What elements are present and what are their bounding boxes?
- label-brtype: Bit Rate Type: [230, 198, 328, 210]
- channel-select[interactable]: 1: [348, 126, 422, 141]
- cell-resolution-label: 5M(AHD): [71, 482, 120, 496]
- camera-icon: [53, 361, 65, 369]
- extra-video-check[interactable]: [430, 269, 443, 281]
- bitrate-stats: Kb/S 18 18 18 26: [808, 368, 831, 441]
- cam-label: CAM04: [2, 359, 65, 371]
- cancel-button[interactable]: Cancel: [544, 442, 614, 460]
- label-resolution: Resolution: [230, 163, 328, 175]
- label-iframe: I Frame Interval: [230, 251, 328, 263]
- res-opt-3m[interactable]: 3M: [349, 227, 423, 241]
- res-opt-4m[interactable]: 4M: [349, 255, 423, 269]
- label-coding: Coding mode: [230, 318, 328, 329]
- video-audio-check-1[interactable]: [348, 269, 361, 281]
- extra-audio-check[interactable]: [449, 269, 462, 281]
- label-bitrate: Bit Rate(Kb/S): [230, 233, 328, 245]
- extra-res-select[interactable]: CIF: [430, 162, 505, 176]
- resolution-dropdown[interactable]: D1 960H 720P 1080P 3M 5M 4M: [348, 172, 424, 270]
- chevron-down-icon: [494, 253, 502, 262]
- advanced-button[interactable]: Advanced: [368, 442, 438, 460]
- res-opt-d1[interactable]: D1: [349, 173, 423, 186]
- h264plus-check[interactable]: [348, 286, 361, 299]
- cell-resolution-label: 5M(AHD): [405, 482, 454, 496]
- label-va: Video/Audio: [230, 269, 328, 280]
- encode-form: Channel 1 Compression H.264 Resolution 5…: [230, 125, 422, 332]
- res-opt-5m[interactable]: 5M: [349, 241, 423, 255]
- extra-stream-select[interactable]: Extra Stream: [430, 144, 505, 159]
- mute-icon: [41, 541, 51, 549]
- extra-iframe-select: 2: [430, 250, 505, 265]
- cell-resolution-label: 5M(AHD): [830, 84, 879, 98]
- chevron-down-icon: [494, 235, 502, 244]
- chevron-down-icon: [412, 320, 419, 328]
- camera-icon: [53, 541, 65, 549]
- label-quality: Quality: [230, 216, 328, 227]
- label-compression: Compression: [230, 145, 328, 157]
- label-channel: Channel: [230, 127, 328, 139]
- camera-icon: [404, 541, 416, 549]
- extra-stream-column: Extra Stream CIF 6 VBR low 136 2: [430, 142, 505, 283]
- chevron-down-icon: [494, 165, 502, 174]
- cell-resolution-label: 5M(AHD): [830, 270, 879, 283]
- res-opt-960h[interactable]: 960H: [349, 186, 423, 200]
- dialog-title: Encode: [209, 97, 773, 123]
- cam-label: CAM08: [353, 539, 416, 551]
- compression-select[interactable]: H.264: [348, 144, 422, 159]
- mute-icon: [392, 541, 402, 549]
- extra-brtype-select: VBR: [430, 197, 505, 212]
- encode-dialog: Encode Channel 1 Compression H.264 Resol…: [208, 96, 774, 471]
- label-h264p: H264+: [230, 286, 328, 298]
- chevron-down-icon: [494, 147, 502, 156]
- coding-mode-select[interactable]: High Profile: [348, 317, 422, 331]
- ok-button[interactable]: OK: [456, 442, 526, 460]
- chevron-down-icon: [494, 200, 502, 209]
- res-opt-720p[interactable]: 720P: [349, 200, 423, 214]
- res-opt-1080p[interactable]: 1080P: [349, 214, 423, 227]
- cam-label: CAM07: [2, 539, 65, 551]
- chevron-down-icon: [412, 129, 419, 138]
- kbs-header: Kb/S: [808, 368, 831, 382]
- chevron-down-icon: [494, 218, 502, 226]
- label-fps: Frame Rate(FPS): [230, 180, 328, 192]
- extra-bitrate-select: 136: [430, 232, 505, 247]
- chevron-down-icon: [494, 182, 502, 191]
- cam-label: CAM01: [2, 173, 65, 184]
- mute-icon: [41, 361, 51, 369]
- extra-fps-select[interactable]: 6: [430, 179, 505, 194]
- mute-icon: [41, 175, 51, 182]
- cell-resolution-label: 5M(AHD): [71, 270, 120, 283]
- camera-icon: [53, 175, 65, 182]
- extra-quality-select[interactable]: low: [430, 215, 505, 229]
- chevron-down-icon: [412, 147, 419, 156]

........

| DIRECTIONS |
Take from the listing above each line containing "iframe".

| FINISHED EXERCISE |
- label-iframe: I Frame Interval: [230, 251, 328, 263]
- extra-iframe-select: 2: [430, 250, 505, 265]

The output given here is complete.